# Try it
Scan the data for "Beef" and copy each matching line.

# Data to process

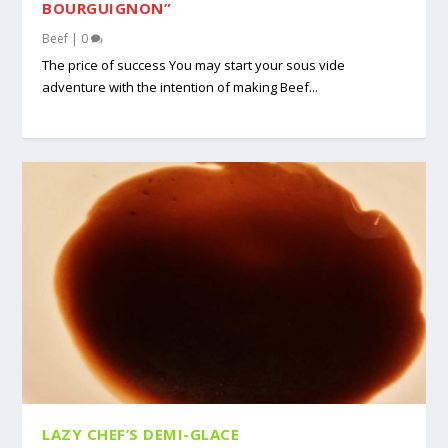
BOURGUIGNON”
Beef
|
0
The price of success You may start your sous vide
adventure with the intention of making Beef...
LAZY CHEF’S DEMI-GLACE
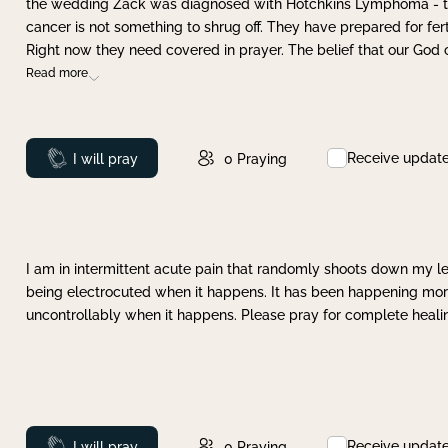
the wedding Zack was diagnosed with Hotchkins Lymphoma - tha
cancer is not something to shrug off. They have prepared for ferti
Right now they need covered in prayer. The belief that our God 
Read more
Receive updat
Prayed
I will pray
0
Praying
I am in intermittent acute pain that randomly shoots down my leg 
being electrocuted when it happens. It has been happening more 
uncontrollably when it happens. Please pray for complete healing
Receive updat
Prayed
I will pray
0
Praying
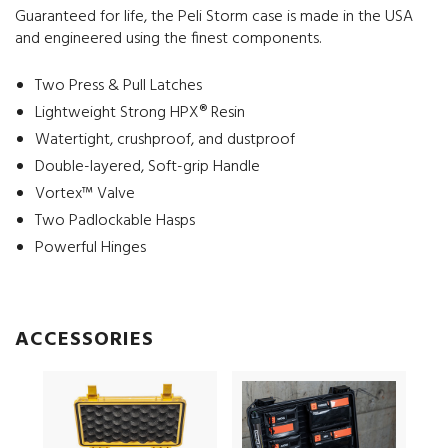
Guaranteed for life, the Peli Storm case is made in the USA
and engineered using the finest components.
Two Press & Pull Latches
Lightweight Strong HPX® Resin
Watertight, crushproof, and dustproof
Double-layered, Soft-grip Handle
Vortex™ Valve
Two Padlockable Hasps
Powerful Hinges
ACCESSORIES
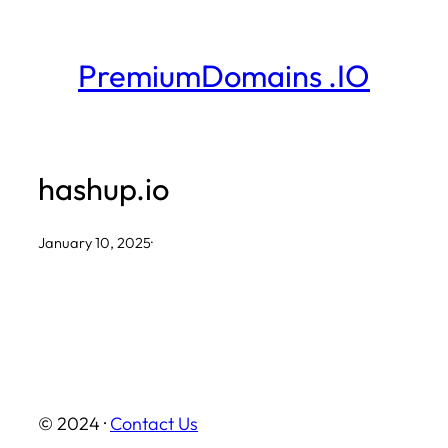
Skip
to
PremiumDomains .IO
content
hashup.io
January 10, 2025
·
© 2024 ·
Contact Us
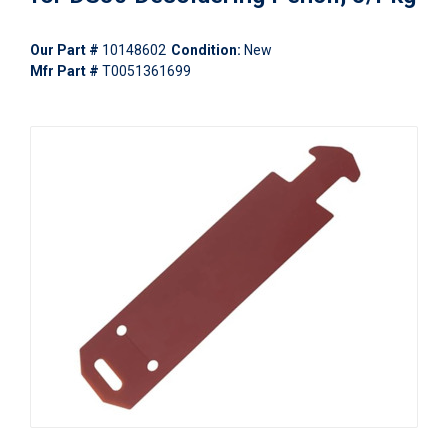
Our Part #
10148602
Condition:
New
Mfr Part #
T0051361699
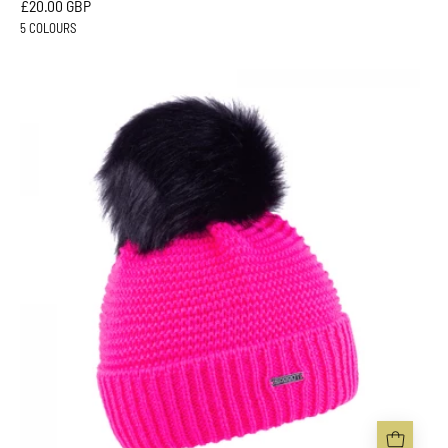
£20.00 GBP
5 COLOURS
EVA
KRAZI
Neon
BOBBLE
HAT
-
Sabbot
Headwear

# Task solution
Beef
adventure with the intention of making Beef...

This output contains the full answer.